Code for Distinguishing Agglomeration from Firm Selection

Replication files for 'The productivity advantages of large cities: Distinguishing agglomeration from firm selection'

by Pierre-Philippe Combes, Gilles Duranton, Laurent Gobillon, Diego Puga, and Sébastien Roux

This site distributes and documents computer programs that implement the estimation methodology developed by Pierre-Philippe Combes, Gilles Duranton, Laurent Gobillon, Diego Puga, and Sébastien Roux in their article 'The productivity advantages of large cities: Distinguishing agglomeration from firm selection', published in Econometrica 80(6), November 2012: 2543-2594.

Firms are more productive on average in larger cities. Two main explanations have been offered: firm selection (larger cities toughen competition, allowing only the most productive to survive) and agglomeration economies (larger cities promote interactions that increase productivity). If selection is tougher in larger cities, fewer of the weaker firms will survive there. Stronger selection should thus lead to a greater left truncation of the distribution of firm log productivity in larger cities. If agglomeration economies are stronger in larger cities, all firms located there will enjoy some productive advantages, with perhaps some benefiting more than others. Stronger agglomeration effects in larger cities should thus lead instead to a greater rightwards shift of the distribution of firm log productivity in larger cities. To the extent that more productive firms are better able to reap the benefits of agglomeration, agglomeration should also lead to an increased dilation of the distribution of firm log productivity in larger cities. While these properties should hold generally, the paper provides a nested model of selection and agglomeration that helps interpret the empirical results.

The article then develops an empirical methodology to estimate the extent to which the log productivity distribution in larger cities is left-truncated (evidence of differences in selection effects) or dilated and right-shifted (evidence of common productivity advantages) compared to the log productivity distribution in smaller cities.

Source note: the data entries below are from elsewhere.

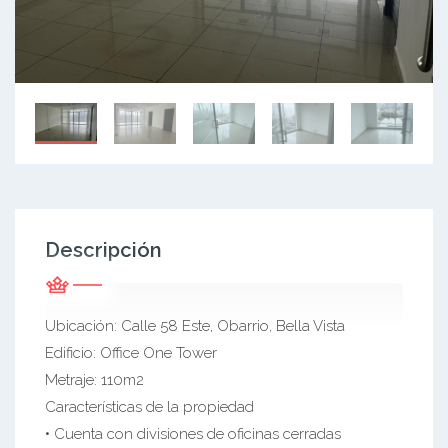
Descripción
Ubicación: Calle 58 Este, Obarrio, Bella Vista
Edificio: Office One Tower
Metraje: 110m2
Características de la propiedad
• Cuenta con divisiones de oficinas cerradas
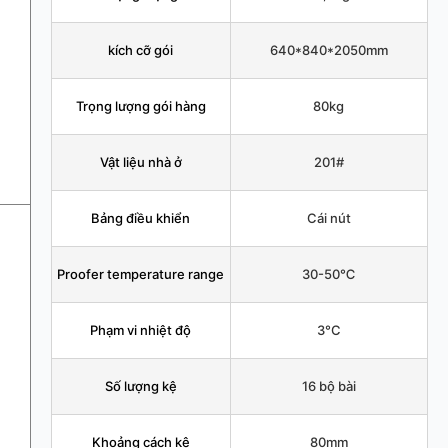
kích cỡ gói
640*840*2050mm
Trọng lượng gói hàng
80kg
Vật liệu nhà ở
201#
Bảng điều khiển
Cái nút
Proofer temperature range
30-50℃
Phạm vi nhiệt độ
3°C
Số lượng kệ
16 bộ bài
Khoảng cách kệ
80mm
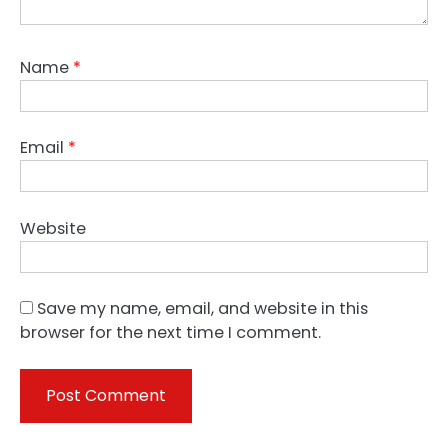
Name
*
Email
*
Website
Save my name, email, and website in this
browser for the next time I comment.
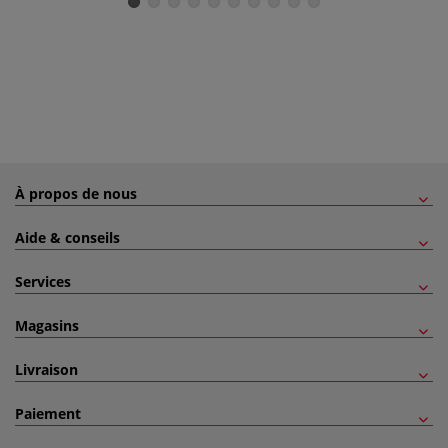
À propos de nous
Aide & conseils
Services
Magasins
Livraison
Paiement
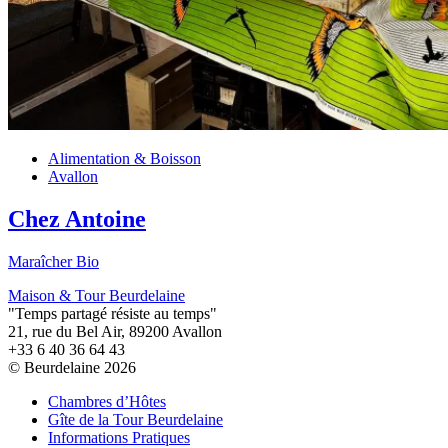
Alimentation & Boisson
Avallon
Chez Antoine
Maraîcher Bio
Maison & Tour Beurdelaine
"Temps partagé résiste au temps"
21, rue du Bel Air, 89200 Avallon
+33 6 40 36 64 43
© Beurdelaine 2026
Chambres d’Hôtes
Gîte de la Tour Beurdelaine
Informations Pratiques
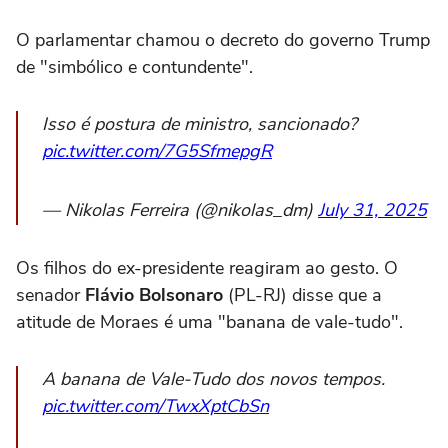
O parlamentar chamou o decreto do governo Trump
de "simbólico e contundente".
Isso é postura de ministro, sancionado?
pic.twitter.com/7G5SfmepgR
— Nikolas Ferreira (@nikolas_dm)
July 31, 2025
Os filhos do ex-presidente reagiram ao gesto. O
senador
Flávio Bolsonaro
(PL-RJ) disse que a
atitude de Moraes é uma "banana de vale-tudo".
A banana de Vale-Tudo dos novos tempos.
pic.twitter.com/TwxXptCbSn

This is applied to French establishment-level total factor productivity data.

While the administrative establishment-level data used in the article cannot be posted here, we make available the computer code required to implement our empirical methodology. We also provide an anonymized data set with ordinary least squares log total factor productivity estimates that can be used to replicate the baseline point estimates in the article (the log productivity data provided are regression residuals, so no actual data for individual establishments is being revealed). More generally, the computer code is written so that it can be easily used to apply the same methodology to find the combination of left-truncation, shift and dilation that, when applied to one distribution, best approximates a second distribution. A detailed description of the methodology is available in the article and in the suplemental material that accompanies it. Researchers interested in accessing the complete source data need to obtain permission from France's Comité du secret statistique. The Comité can be contacted at comite-secret@cnis.fr. The relevant forms and details on the application procedure can be found at the web site of the Conseil national de l'information statistique (http://www.cnis.fr/cms/Accueil/activites/_trois_comites/Comite_du_secret_statistique).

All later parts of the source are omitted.